Handzo continues, “I am convinced that one of our greatest barriers is our own infighting and the time we waste debating internally whether professional chaplains should have outcomes, demonstrate value, and have measurable outcomes. I find myself increasingly disinterested in engaging those questions.” I am appalled that a leader in the chaplaincy movement and a leader in the CPE movement should be “disinterested” (I am somewhat at a loss what Handzo intends to mean by “disinterested.” Does he mean “indifferent?” “Impartial?” “Dispassionate?”) in engaging such questions! It would seem that Handzo is describing a lack of community, a lack of consensus, a lack of fraternity among professional chaplains – – could this be attributable to the plethora of competing “advocacy” or “standards” or “certifying” organizations and competing “outcomes.” I’m also having some difficulty with the notion of “outcomes” in spiritual support, and wonder where that one came from. Handzo conspicuously avoids any further elaboration of what are the outcomes to which we should aspire, or how we demonstrate value and to whom. I have not problem demonstrating value to the suffering nor demonstrating value to my contributions to staff education, institutional image, community outreach, service retention, etc. but my point is: How many readers understand these to be values to be demonstrated?
My further point is that Handzo fails to define his terms like “demonstrate value.” Measurable outcomes poses another problem.

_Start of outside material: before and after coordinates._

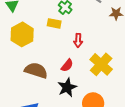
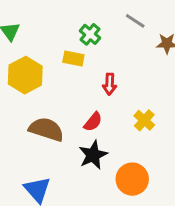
yellow cross: (101, 64) -> (144, 120), size x0.6

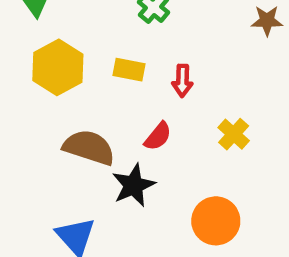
yellow rectangle: (73, 59) -> (129, 70), moved
black star: (93, 155) -> (133, 185), moved

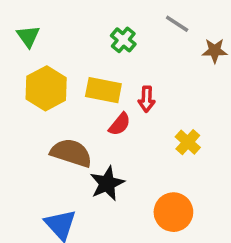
yellow rectangle: (129, 70) -> (103, 90), size x1.4
red semicircle: (158, 136) -> (120, 124), moved

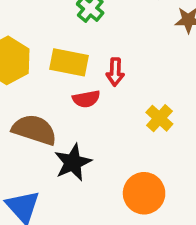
red semicircle: (120, 124) -> (86, 99), turned 40

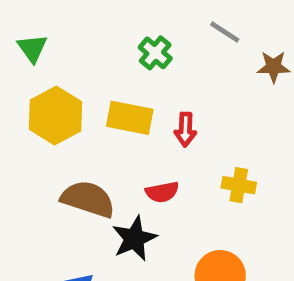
red semicircle: (86, 99) -> (162, 192), moved
yellow cross: (159, 118) -> (239, 185), turned -32

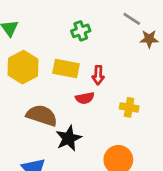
gray line: (225, 32) -> (132, 19), moved
green cross: (155, 53) -> (81, 31), turned 30
red semicircle: (162, 192) -> (85, 98), moved

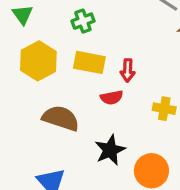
green cross: (81, 31) -> (83, 21), moved
black star: (69, 138) -> (110, 150), moved

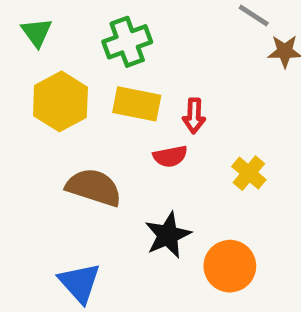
green cross: (83, 21) -> (127, 42), size x1.4
yellow cross: (164, 109) -> (249, 173), turned 30

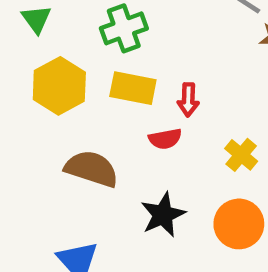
orange circle: (230, 266) -> (239, 224), moved

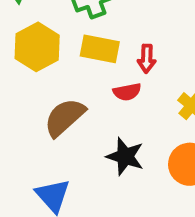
brown semicircle: (92, 169) -> (65, 117), turned -60
black star: (163, 215) -> (125, 156), turned -30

From the administrative, management point of view I can appreciate the the board or the corporate director for quality might be so limited as to grasp only PowerPoint depictions of measureable outcomes, metrics, etc. If that’s what Handzo is meaning, does that really fall on the lap of the in-the-trenches chaplain? True, the professional chaplain very frequently wears the administrative, managerial hat, too, of director of “pastoral care” (Ugghhhh!) but does the in – the – trenches provider have the time, energy, inclination to start recording “measurable outcomes?” I think not, especially when the professional chaplain, if the institution even has a professional chaplain, has the burden of impossible numbers of patients and the responsibility to triage who gets the visit and who doesn’t. There seems to be a serious disconnect between Handzo’s statement and the real world.

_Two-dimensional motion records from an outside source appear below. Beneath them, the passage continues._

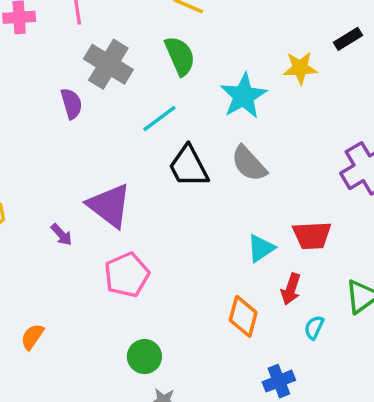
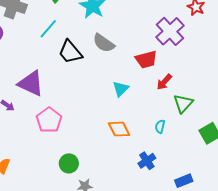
red trapezoid: (312, 235) -> (146, 59), moved
red arrow: (291, 289) -> (164, 82), moved, turned 36
orange diamond: (243, 316) -> (119, 129), turned -30

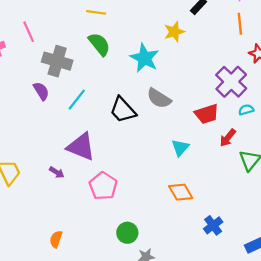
cyan line: (48, 29) -> (77, 100), moved
cyan semicircle: (160, 127) -> (246, 110), moved, turned 64

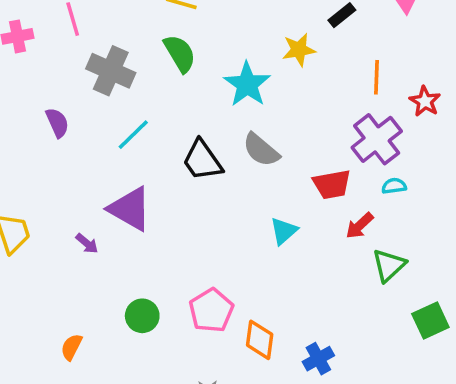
orange line: (240, 24) -> (377, 77), moved
purple semicircle: (41, 91) -> (57, 123), moved
pink pentagon: (103, 186) -> (211, 311), moved
orange diamond: (181, 192) -> (260, 340), moved, turned 30
green circle: (127, 233) -> (142, 316), moved

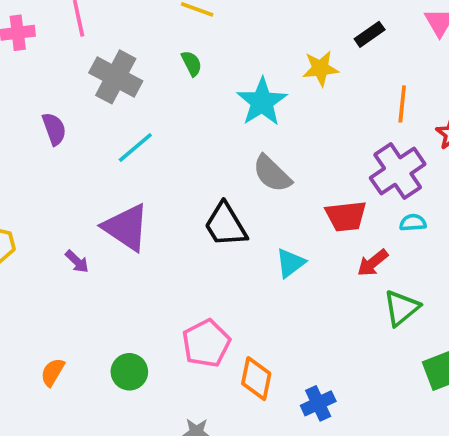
green semicircle: (180, 53) -> (192, 63), size x0.6
black trapezoid: (202, 160) -> (225, 225), moved
green circle: (142, 316) -> (129, 372), moved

There are many saints that are locked out because of the rigor of artificial and ambiguous certification agendas; likewise, many individuals with more temporal than spiritual / apostolic aspirations gain access to sensitive precincts and cause much damage…

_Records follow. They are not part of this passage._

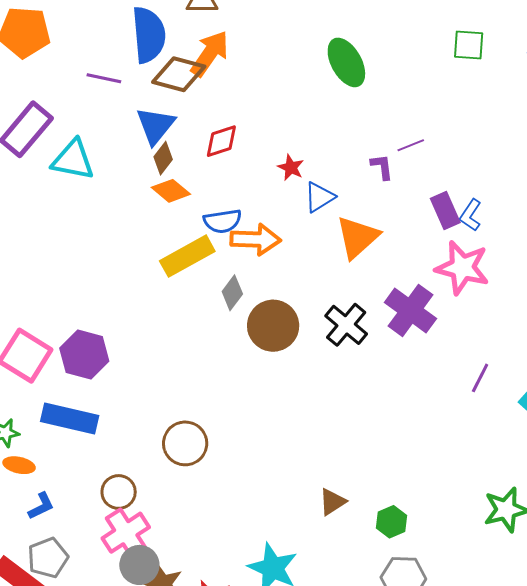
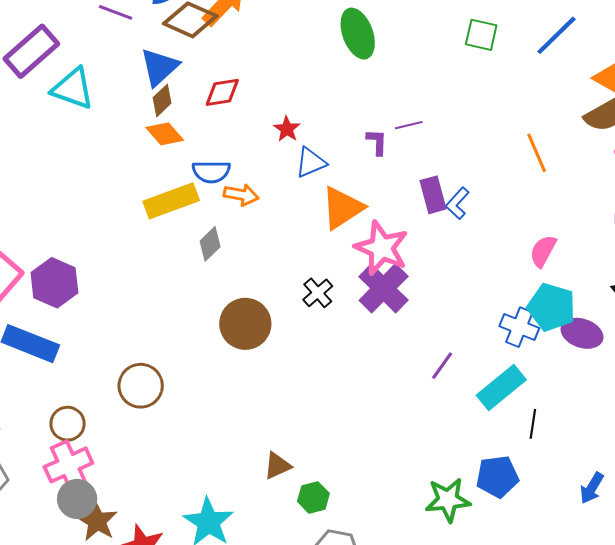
orange arrow: (256, 239) -> (241, 195), size x0.7
pink star: (462, 268) -> (382, 248), moved
black cross: (346, 325) -> (318, 293), size x0.7
brown circle: (273, 326) -> (245, 324), moved
green hexagon: (391, 522) -> (313, 497), moved

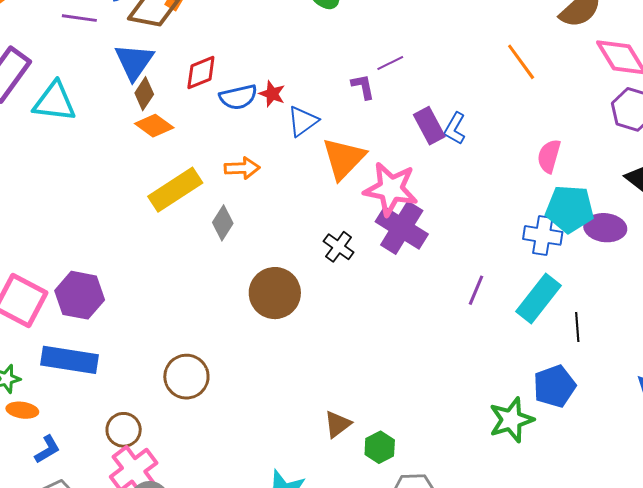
blue semicircle: (211, 172) -> (238, 97), moved

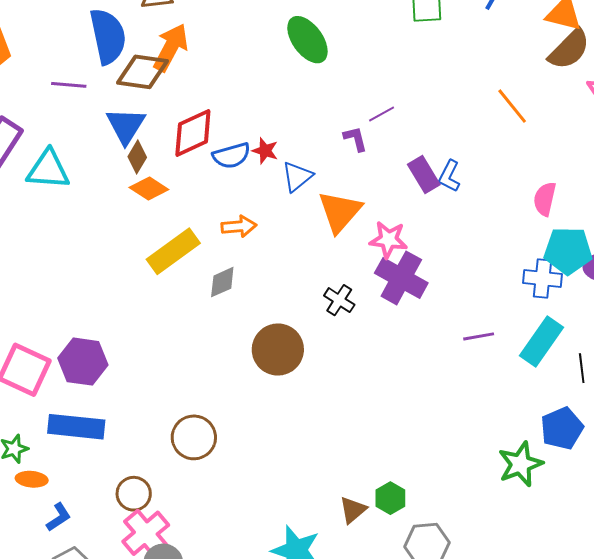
red diamond: (201, 72) -> (193, 133), size x1.4
pink star: (391, 189) -> (388, 240), size x0.7
gray diamond: (223, 223) -> (222, 282), turned 36
purple line: (476, 290) -> (479, 336), turned 60
brown triangle: (338, 424) -> (353, 510), moved

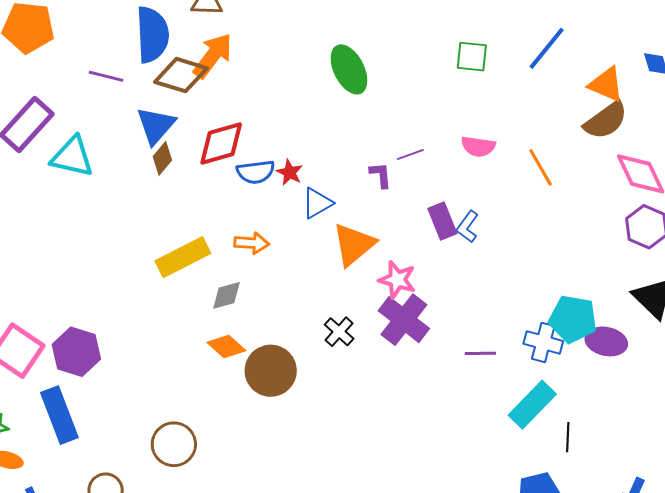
orange diamond: (149, 188) -> (226, 346), moved
pink semicircle: (545, 199) -> (478, 146), moved, turned -104
purple line: (479, 336) -> (480, 353), moved
blue rectangle: (76, 427) -> (59, 415), turned 54

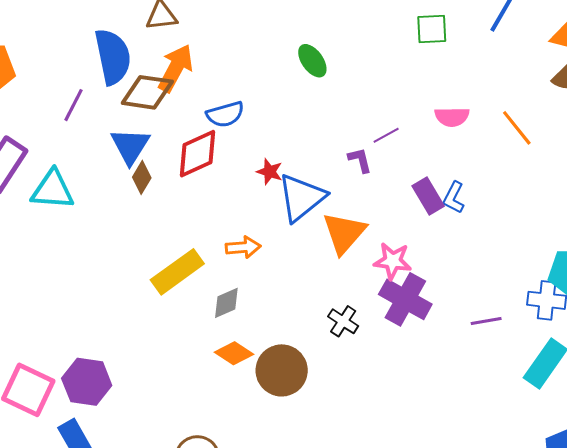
green ellipse: (349, 69) -> (312, 61), size x0.7
purple line: (106, 76) -> (73, 105), turned -68
blue semicircle: (256, 172) -> (225, 114), moved
blue triangle: (317, 203) -> (302, 198), size x1.6

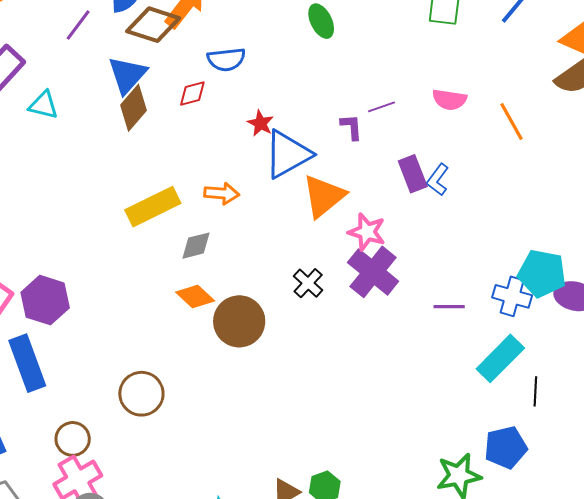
red diamond: (198, 154) -> (192, 94), size x0.6
brown diamond: (142, 177) -> (133, 108), size x1.4
cyan triangle: (53, 190) -> (43, 105), size x0.7

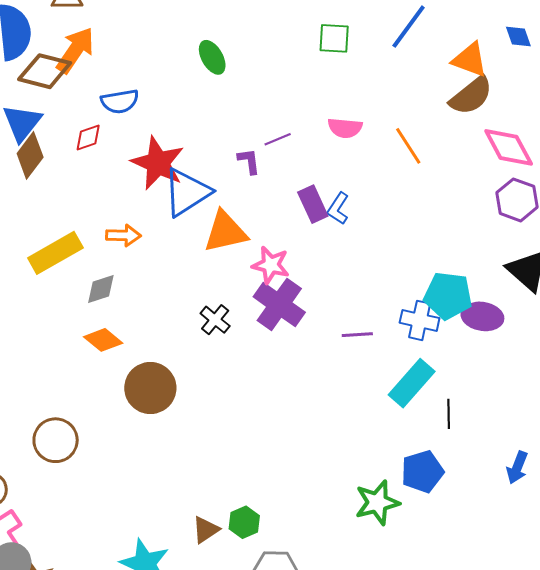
red star: (261, 123) -> (158, 163), size x2.0
orange triangle: (324, 196) -> (225, 232), turned 30
brown circle: (239, 321) -> (150, 388), moved

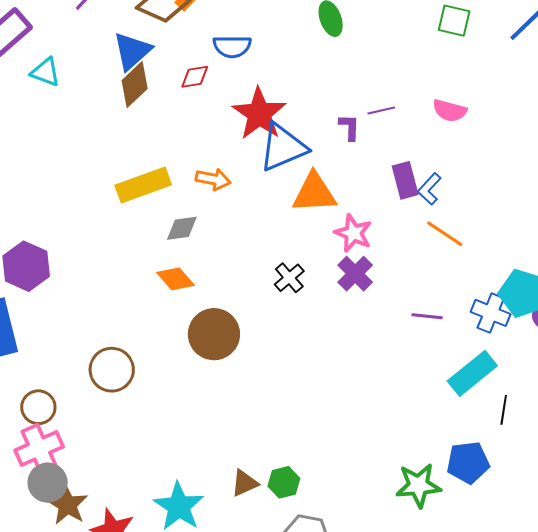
orange line: (408, 146) -> (445, 234), moved, turned -33
purple cross: (279, 305) -> (355, 274), size x0.7

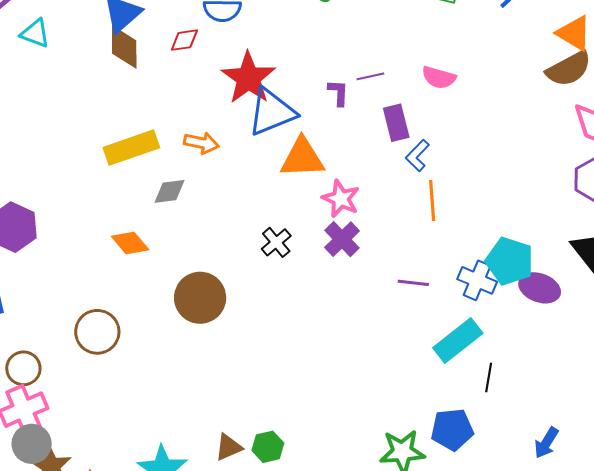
brown diamond: (135, 85) -> (124, 47), turned -48
purple rectangle: (405, 180) -> (396, 123), moved
orange line: (445, 234) -> (432, 201), turned 51
orange diamond: (176, 279) -> (130, 243), moved

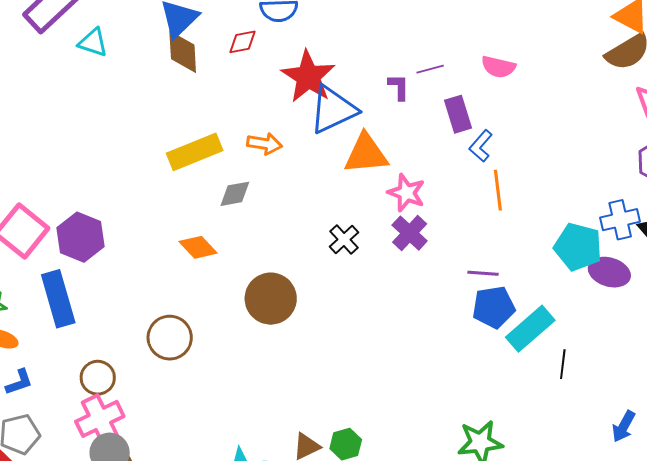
blue cross: (477, 280) -> (620, 220), moved, turned -33
blue pentagon: (452, 430) -> (494, 307), moved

Regrettably, Handzo’s concluding statement: “I continue to rejoice that this is a large and growing group both in the US and abroad that I hope and trust will continue to make a difference in how spirituality is integrated into health care” does not lend much lucidity to what he attempts to share with us. In fact, it reveals a deplorable lack of sensitivity to the complexity of chaplaincy, especially when considering chaplaincy in terms of international models. Which group? The wannabe’s or the professionals? The branded certificated or the natural vocations? The international organizations’ membership censuses or the invisible ministers of spiritual support to the suffering. I’m not quite clear what Rev. Handzo’s point is, really.
There are many saints that are locked out because of the rigor of artificial and ambiguous certification agendas; likewise, many individuals with more temporal than spiritual / apostolic aspirations gain access to sensitive precincts and cause much damage. As impractical, even impossible as it may sound, we must self-police, inter-form, and inform each other as co-disciples, and then corporately police, form, and inform our target institutions. We can do this only if we are humbly authentic and emptied of self-interest and attachments. In other words, we much attain chaplaincy “sunyata” before we can attain chaplaincy “nirvana.”